I think I’m smiling! I was grateful that she was looking for her clothes, because I needed to look in a mirror. I am smiling! I don’t think I have ever smiled before!
I turned to face her, and realized that there was now one person I didn’t hate. It felt strange. I dressed, and retrieved her suitcase from her jeep. She put on a clean outfit, and we left to find someplace to eat.
I made plans to find a bigger apartment, and prayed that she’d stay with me for a long time. The whole world seemed brighter, and I wanted to see if she could teach me how to be happy. Her giggles now sounded like music to my ears.
She was humming as I drove, and suddenly burst into song. “He gives me fever, with his kisses, fever when he holds me tight! Fever! ‘Til you sizzle, what a lovely way to burn…”
I gave her a funny look. Was she trying to tell me something? She saw my look, and laughed.
“What? It’s a song by Madonna!”
“If you say so.” I wasn’t going to argue. She had a great voice, and I loved listening to her. She sang more, and I was more certain than ever that I would do anything to protect her. I just hoped that I never had to protect her from myself.
A year later, I was pacing back and forth outside a door. I felt like I was going to be sick, and I was so nervous that I wanted to shoot something to take my mind off things. If anything happened –
The door opened, and Aurora stepped out.
“Why are you walking?” I demanded.
“I’m fine, here.” She thrust a bundle in my arms, and I was terrified that I was going to drop it. I stared at the tiny new face, and… I think I started to cry.
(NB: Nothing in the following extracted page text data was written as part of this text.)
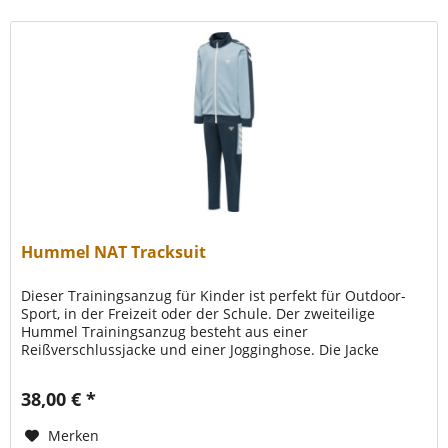
Hummel NAT Tracksuit
Dieser Trainingsanzug für Kinder ist perfekt für Outdoor-
Sport, in der Freizeit oder der Schule. Der zweiteilige
Hummel Trainingsanzug besteht aus einer
Reißverschlussjacke und einer Jogginghose. Die Jacke
verfügt über gerippte Details...
38,00 € *
Merken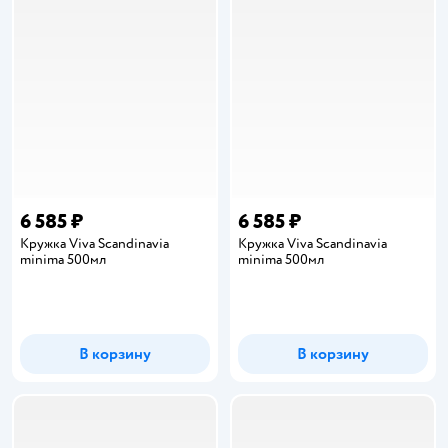
6 585 ₽
6 585 ₽
Кружка Viva Scandinavia
Кружка Viva Scandinavia
minima 500мл
minima 500мл
В корзину
В корзину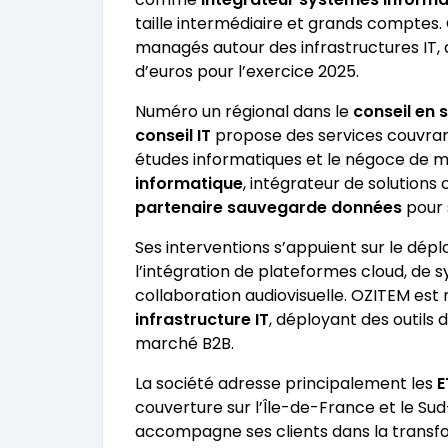
taille intermédiaire et grands comptes.
managés autour des infrastructures IT, a
d’euros pour l’exercice 2025.
Numéro un régional dans le
conseil en 
conseil IT
propose des services couvrant 
études informatiques et le négoce de 
informatique
, intégrateur de solutions 
partenaire sauvegarde données
pour 
Ses interventions s’appuient sur le dép
l’intégration de plateformes cloud, de 
collaboration audiovisuelle. OZITEM e
infrastructure IT
, déployant des outils
marché B2B.
La société adresse principalement les
E
couverture sur l’Île-de-France et le Su
accompagne ses clients dans la transfo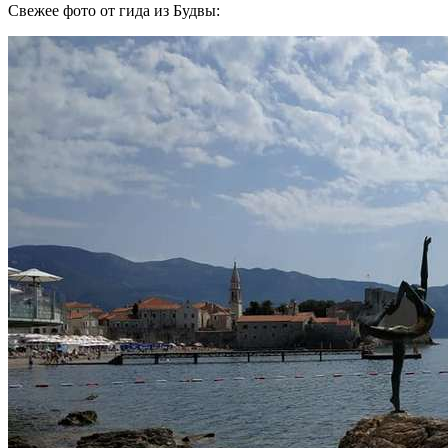
Свежее фото от гида из Будвы:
During the past year, there had been times when I wanted to kill Aurora, but mostly I had a strong urge to keep her safe from all harm, including myself. I still didn’t understand my feelings for her, but they were fierce. I would gladly kill any man that flirted with her!
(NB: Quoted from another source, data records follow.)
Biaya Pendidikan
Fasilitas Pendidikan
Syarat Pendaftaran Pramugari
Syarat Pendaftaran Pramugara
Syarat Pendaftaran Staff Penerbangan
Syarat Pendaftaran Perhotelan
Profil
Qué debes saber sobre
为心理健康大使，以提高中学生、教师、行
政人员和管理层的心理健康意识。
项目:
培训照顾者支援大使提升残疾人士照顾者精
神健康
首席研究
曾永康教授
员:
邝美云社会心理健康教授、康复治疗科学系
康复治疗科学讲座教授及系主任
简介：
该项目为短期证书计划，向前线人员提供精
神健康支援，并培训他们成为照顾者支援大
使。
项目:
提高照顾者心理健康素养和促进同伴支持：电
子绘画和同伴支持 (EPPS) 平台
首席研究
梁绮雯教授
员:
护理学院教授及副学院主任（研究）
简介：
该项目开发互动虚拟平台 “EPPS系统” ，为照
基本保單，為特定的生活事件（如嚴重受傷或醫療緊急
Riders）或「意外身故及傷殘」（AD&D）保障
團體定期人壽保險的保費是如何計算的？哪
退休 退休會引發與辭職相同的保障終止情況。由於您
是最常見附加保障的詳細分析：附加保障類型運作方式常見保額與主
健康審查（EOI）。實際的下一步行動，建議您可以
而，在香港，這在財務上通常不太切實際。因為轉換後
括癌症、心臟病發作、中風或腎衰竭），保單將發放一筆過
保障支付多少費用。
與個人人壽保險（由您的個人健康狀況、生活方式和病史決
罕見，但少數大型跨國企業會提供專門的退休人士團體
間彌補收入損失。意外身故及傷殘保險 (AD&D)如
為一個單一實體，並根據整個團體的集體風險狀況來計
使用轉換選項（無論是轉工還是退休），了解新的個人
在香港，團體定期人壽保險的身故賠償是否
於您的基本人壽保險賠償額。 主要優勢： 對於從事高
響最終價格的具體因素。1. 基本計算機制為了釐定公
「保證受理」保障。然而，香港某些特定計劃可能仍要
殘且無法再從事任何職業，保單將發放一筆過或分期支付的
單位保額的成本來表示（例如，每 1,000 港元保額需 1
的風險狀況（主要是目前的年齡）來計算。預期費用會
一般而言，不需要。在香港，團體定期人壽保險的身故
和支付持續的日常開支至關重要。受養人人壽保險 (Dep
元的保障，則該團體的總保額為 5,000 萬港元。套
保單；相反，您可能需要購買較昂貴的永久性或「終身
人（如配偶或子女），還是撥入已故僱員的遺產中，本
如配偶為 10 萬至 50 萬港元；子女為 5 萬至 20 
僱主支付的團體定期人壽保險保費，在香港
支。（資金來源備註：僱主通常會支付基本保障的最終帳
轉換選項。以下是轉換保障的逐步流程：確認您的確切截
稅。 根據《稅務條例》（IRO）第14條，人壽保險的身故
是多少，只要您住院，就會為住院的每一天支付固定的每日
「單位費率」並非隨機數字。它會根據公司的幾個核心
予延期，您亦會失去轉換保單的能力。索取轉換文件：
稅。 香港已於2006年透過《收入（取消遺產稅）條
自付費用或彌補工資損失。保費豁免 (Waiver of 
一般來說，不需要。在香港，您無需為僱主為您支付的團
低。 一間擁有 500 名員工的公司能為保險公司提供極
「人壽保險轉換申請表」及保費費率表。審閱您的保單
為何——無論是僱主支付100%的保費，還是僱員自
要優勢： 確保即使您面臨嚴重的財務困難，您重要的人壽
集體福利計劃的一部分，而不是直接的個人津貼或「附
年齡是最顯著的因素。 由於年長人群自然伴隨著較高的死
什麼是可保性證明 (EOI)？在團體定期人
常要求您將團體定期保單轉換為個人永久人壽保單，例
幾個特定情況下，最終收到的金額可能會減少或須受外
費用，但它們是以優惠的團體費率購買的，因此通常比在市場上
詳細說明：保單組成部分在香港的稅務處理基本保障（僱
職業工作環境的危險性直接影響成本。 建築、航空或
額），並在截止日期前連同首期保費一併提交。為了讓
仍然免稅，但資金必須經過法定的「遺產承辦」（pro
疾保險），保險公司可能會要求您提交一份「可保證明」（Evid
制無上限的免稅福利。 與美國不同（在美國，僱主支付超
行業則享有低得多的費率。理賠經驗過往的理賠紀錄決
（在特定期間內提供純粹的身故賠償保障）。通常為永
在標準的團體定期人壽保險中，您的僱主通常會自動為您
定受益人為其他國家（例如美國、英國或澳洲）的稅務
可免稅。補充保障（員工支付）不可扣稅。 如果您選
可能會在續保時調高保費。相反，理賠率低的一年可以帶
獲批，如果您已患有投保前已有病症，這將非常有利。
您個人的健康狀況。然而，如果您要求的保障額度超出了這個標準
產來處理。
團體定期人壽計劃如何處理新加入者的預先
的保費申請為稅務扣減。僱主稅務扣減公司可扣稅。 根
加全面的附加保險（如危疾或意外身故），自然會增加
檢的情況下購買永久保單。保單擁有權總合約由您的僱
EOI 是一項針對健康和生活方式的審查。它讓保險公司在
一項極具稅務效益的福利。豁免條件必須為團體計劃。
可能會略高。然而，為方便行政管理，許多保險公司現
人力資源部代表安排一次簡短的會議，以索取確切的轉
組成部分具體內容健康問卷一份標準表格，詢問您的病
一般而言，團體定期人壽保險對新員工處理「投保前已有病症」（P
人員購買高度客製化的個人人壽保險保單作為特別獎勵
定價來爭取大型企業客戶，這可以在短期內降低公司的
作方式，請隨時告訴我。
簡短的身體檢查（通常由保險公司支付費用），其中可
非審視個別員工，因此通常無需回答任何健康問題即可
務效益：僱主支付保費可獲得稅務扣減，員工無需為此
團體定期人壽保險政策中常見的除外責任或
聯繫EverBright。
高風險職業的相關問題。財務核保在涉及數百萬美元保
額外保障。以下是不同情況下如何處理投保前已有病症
“She’s a girl,” Aurora informed me softly.
I was definitely crying! I was mesmerized by this tiny creature in my arms. I knew that I would never let anything happen to her. She would never know abuse for I’d protect her. I would kill to protect her, and I would die to protect her. I will probably be the kind of dad that shows any guy interested in her my large and impressive collection of weapons, and my large and impressive backyard.
“She’s beautiful!” I cried. “What’s her name?”
“Farah, it means joy,” Aurora replied softly.
“That’s perfect.” And I meant it. I held in my arms the one thing that made the world good and wonderful, and perfect. I vowed to be a good dad, and to nurture and cherish her. I would teach her to protect herself, so that she would never be as vulnerable as her mother. But I sincerely hoped that she was always as happy as Aurora. Through their eyes, I saw the world in a better light, and I never wanted to go back to who I was before.